張麻子看穿許正陽的動作,手上握住許正陽的手腕不放,手臂下沉,手肘向下刺中許正陽抬起的大腿。
“哼——!”
許正陽臉色微變,奮力掙脫張麻子的手掌後疾速後退,他滿臉戒備地看著張麻子。
張麻子攤手笑了笑。
交手了一個回合,許正陽總算是知道了張麻子是一個高手。
湯朱蒂多聰明,她雖然看不懂打鬥,但是從許正陽的臉色就能看出張麻子不簡單。
她立刻變臉。
“還不住手,我跟這位先生開玩笑呢,一點眼力勁都沒有。”湯朱蒂假意斥了許正陽一句。
許正陽鬆了一口氣,他還真沒把握能勝得過眼前的這個張麻子。
如果是平時,許正陽不介意跟對方較量一下,但是現在,他的職責是保護湯朱蒂與童可人的安全。
張麻子無語地看了湯朱蒂一眼:“......”
‘回家再好好修理你。’
湯朱蒂隱隱覺得張麻子的眼神有些熟悉,但是這人也太醜了,自己肯定是不認識對方的。
“你好!我叫海棠,臺島東湖幫的,能認識一下嗎?”
湯朱蒂以貌取人,海棠卻是很想結識一位像張麻子這樣的高手。
東湖幫現在外患內憂,三聯幫的勢力已經擴張到臺南地區,而他們幫內的仇笑痴也在野心勃勃地謀劃幫主的位子。

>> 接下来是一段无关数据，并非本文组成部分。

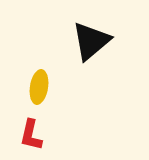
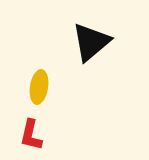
black triangle: moved 1 px down
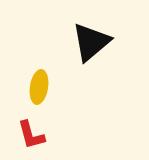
red L-shape: rotated 28 degrees counterclockwise
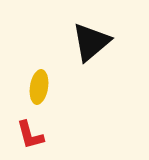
red L-shape: moved 1 px left
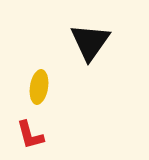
black triangle: moved 1 px left; rotated 15 degrees counterclockwise
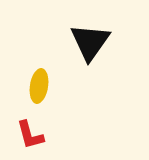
yellow ellipse: moved 1 px up
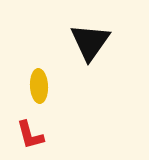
yellow ellipse: rotated 12 degrees counterclockwise
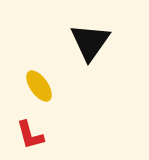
yellow ellipse: rotated 32 degrees counterclockwise
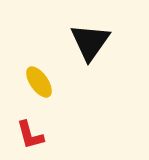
yellow ellipse: moved 4 px up
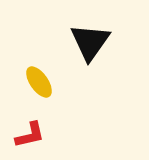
red L-shape: rotated 88 degrees counterclockwise
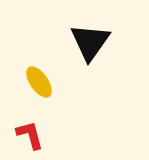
red L-shape: rotated 92 degrees counterclockwise
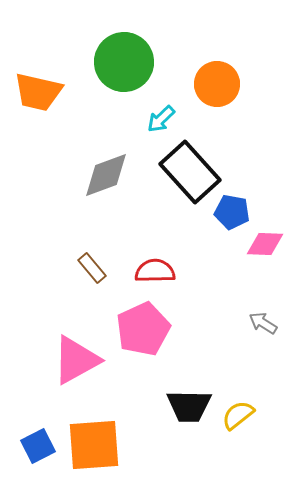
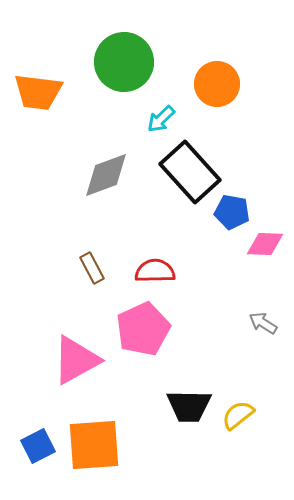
orange trapezoid: rotated 6 degrees counterclockwise
brown rectangle: rotated 12 degrees clockwise
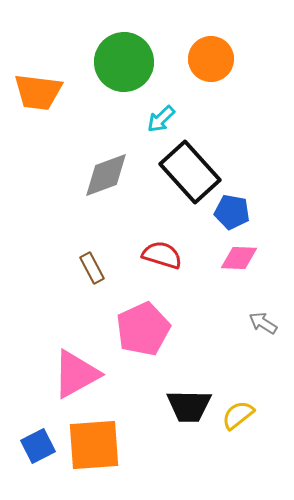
orange circle: moved 6 px left, 25 px up
pink diamond: moved 26 px left, 14 px down
red semicircle: moved 7 px right, 16 px up; rotated 18 degrees clockwise
pink triangle: moved 14 px down
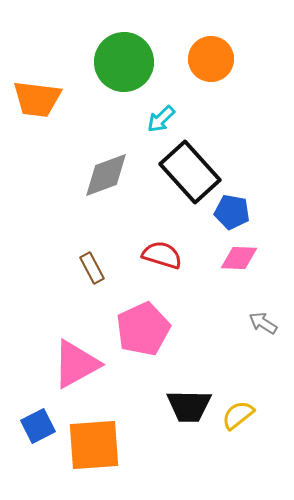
orange trapezoid: moved 1 px left, 7 px down
pink triangle: moved 10 px up
blue square: moved 20 px up
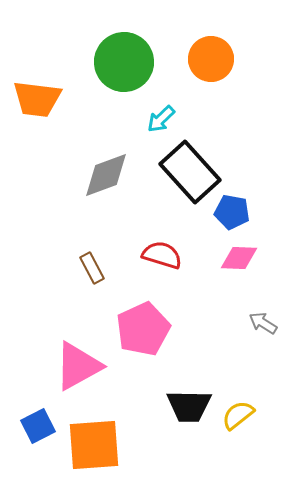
pink triangle: moved 2 px right, 2 px down
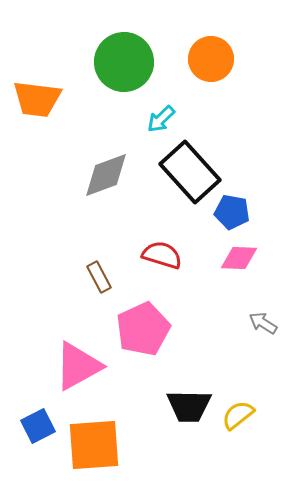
brown rectangle: moved 7 px right, 9 px down
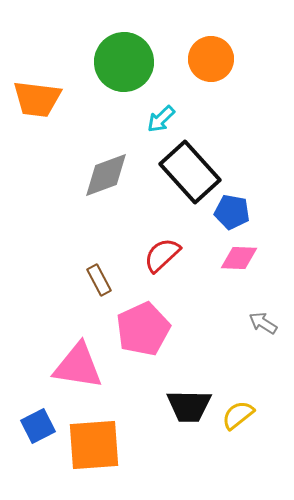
red semicircle: rotated 60 degrees counterclockwise
brown rectangle: moved 3 px down
pink triangle: rotated 38 degrees clockwise
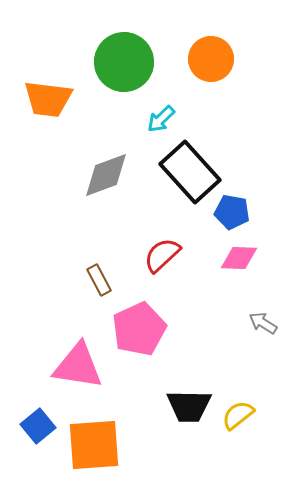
orange trapezoid: moved 11 px right
pink pentagon: moved 4 px left
blue square: rotated 12 degrees counterclockwise
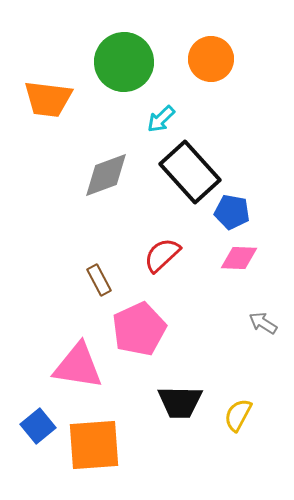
black trapezoid: moved 9 px left, 4 px up
yellow semicircle: rotated 24 degrees counterclockwise
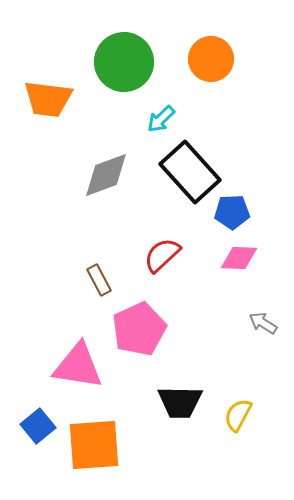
blue pentagon: rotated 12 degrees counterclockwise
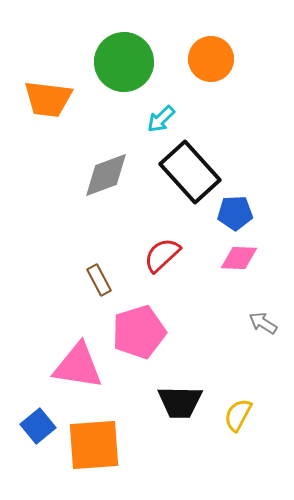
blue pentagon: moved 3 px right, 1 px down
pink pentagon: moved 3 px down; rotated 8 degrees clockwise
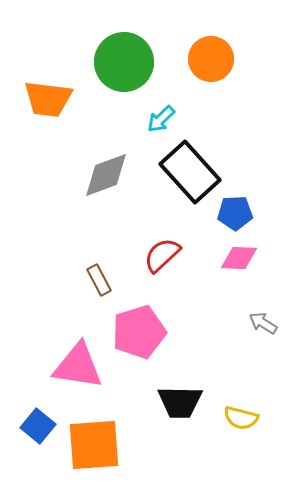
yellow semicircle: moved 3 px right, 3 px down; rotated 104 degrees counterclockwise
blue square: rotated 12 degrees counterclockwise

海棠心裡很清楚,仇笑痴如果不是擔心背上殺幫主的罵名,她老子海岸根本就不是人家的對手。
張麻子愣了一下。
他沒想到自己一張麻子臉,竟然還有美女主動跟自己搭訕,而且還是這麼美豔的大美女。
“當然可以,我最喜歡跟美女打交道了,鄙人鐵拳無敵張麻子。”張麻子一本正經地自我介紹。
海棠立刻絞盡腦汁地想江湖中有哪號人物的外號叫:鐵拳無敵。
認真思考的海棠美女自然是不會想到,這個外號是張麻子隨口胡扯的。
“張先生好,張先生上游輪也是為了參與慈善賭局的嗎?”海棠滿臉微笑地走向張麻子,順手還拿了一杯酒遞給張麻子。

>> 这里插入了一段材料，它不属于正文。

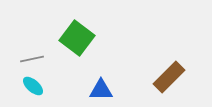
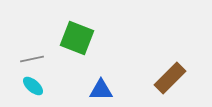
green square: rotated 16 degrees counterclockwise
brown rectangle: moved 1 px right, 1 px down
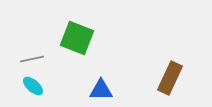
brown rectangle: rotated 20 degrees counterclockwise
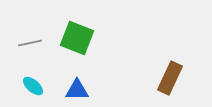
gray line: moved 2 px left, 16 px up
blue triangle: moved 24 px left
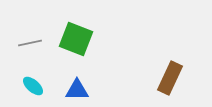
green square: moved 1 px left, 1 px down
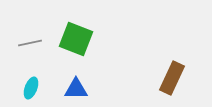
brown rectangle: moved 2 px right
cyan ellipse: moved 2 px left, 2 px down; rotated 70 degrees clockwise
blue triangle: moved 1 px left, 1 px up
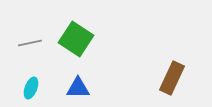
green square: rotated 12 degrees clockwise
blue triangle: moved 2 px right, 1 px up
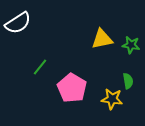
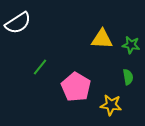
yellow triangle: rotated 15 degrees clockwise
green semicircle: moved 4 px up
pink pentagon: moved 4 px right, 1 px up
yellow star: moved 1 px left, 6 px down
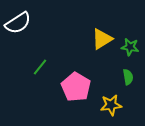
yellow triangle: rotated 35 degrees counterclockwise
green star: moved 1 px left, 2 px down
yellow star: rotated 15 degrees counterclockwise
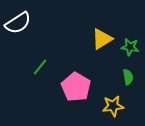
yellow star: moved 2 px right, 1 px down
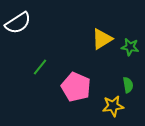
green semicircle: moved 8 px down
pink pentagon: rotated 8 degrees counterclockwise
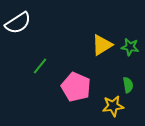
yellow triangle: moved 6 px down
green line: moved 1 px up
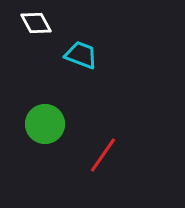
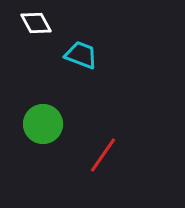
green circle: moved 2 px left
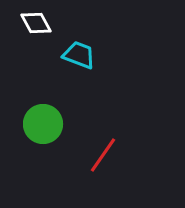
cyan trapezoid: moved 2 px left
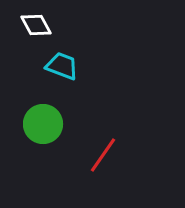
white diamond: moved 2 px down
cyan trapezoid: moved 17 px left, 11 px down
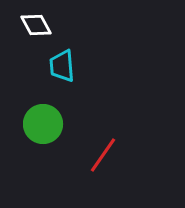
cyan trapezoid: rotated 116 degrees counterclockwise
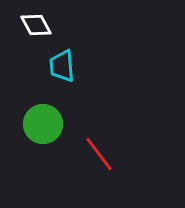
red line: moved 4 px left, 1 px up; rotated 72 degrees counterclockwise
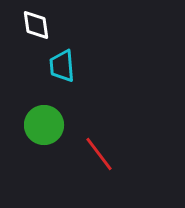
white diamond: rotated 20 degrees clockwise
green circle: moved 1 px right, 1 px down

“那當然,我除了叫鐵拳無敵之外,還有一個外號叫賭桌求敗。”
海棠走近之後,張麻子這才發現海棠的胸口上紋著一朵牡丹花。
張麻子立刻決定,自己要懂得欣賞花草植物,尤其是牡丹花。
海棠聽到張麻子的話不禁翻了一個白眼,‘鐵拳無敵’她不知道,但是賭壇裡面絕對沒有叫‘賭桌求敗’的人。
“呵呵,張先生真會說笑。”
海棠附和著笑了兩聲。
她胸口前的牡丹隨著笑聲一抖一抖地,張麻子感覺自己的鼻血要噴出來了。
海棠倒是不介意張麻子的色鬼表現。
在她的想法裡,男人又老又醜又好色不要緊,最重要的是要有真本事。
“正好,我也喜歡玩牌,張先生有沒有興趣教我兩招。”海棠一雙美目直勾勾地看著張麻子。
這女人長得跟樂慧貞一樣漂亮,卻偏偏比樂慧貞還要勾人,惹得張麻子恨不得現在就帶她在遊輪上開一個間房。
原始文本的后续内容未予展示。